-- DATA EXTRACTS --
· · · ·

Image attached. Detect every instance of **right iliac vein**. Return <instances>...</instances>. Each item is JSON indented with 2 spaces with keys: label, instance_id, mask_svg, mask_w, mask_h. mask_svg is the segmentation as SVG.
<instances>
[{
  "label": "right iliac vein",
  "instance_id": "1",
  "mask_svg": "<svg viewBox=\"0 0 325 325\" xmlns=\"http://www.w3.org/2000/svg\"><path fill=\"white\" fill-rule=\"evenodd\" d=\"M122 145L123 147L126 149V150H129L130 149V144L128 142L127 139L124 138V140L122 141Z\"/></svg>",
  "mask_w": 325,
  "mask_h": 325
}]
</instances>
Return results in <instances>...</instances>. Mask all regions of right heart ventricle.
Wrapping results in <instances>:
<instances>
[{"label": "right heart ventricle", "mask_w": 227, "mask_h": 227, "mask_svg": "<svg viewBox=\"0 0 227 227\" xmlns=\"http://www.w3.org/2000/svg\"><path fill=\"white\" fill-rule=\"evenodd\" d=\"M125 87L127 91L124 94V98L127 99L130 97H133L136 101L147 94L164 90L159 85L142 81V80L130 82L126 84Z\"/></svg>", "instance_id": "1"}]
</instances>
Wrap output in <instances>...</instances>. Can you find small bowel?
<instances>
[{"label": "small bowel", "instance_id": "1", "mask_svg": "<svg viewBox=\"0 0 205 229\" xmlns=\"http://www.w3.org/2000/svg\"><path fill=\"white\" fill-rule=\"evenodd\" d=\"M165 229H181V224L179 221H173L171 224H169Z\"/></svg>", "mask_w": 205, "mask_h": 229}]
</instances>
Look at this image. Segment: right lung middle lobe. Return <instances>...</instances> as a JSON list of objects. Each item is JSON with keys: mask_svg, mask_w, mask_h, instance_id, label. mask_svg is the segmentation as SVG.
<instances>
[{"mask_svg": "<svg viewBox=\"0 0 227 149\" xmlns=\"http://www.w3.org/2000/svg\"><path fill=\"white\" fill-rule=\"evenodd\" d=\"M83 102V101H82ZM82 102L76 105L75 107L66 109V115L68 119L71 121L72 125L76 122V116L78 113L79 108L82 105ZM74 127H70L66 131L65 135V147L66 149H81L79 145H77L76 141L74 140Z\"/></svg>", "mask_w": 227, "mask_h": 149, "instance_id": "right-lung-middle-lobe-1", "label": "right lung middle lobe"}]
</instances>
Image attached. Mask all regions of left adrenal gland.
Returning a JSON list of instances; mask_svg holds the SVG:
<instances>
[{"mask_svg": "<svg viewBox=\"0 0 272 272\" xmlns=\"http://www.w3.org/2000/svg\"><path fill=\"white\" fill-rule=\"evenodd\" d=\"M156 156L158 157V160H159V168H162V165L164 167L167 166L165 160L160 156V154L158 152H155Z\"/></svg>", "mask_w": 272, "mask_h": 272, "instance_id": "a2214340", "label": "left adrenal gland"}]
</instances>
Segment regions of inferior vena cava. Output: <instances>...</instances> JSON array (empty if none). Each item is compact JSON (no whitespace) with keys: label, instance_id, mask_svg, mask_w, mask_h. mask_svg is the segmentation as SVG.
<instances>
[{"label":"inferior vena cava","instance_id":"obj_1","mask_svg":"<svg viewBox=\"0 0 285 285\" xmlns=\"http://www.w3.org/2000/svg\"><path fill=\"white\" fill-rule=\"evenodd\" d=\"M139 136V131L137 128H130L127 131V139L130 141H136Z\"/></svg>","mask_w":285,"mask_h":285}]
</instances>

· · · ·

-- TASK OBJECTIVE --
Beginning at the line that contains "Image attached. Mask" and ending at the last line above, copy each line without any change.

-- RESULT OF THIS TASK --
Image attached. Mask all regions of left adrenal gland.
Returning a JSON list of instances; mask_svg holds the SVG:
<instances>
[{"mask_svg": "<svg viewBox=\"0 0 272 272\" xmlns=\"http://www.w3.org/2000/svg\"><path fill=\"white\" fill-rule=\"evenodd\" d=\"M156 156L158 157V160H159V168H162V165L164 167L167 166L165 160L160 156V154L158 152H155Z\"/></svg>", "mask_w": 272, "mask_h": 272, "instance_id": "a2214340", "label": "left adrenal gland"}]
</instances>
Segment regions of inferior vena cava. Output: <instances>...</instances> JSON array (empty if none). Each item is compact JSON (no whitespace) with keys: label, instance_id, mask_svg, mask_w, mask_h. mask_svg is the segmentation as SVG.
<instances>
[{"label":"inferior vena cava","instance_id":"obj_1","mask_svg":"<svg viewBox=\"0 0 285 285\" xmlns=\"http://www.w3.org/2000/svg\"><path fill=\"white\" fill-rule=\"evenodd\" d=\"M139 136V131L137 128H130L127 131V139L130 141H136Z\"/></svg>","mask_w":285,"mask_h":285}]
</instances>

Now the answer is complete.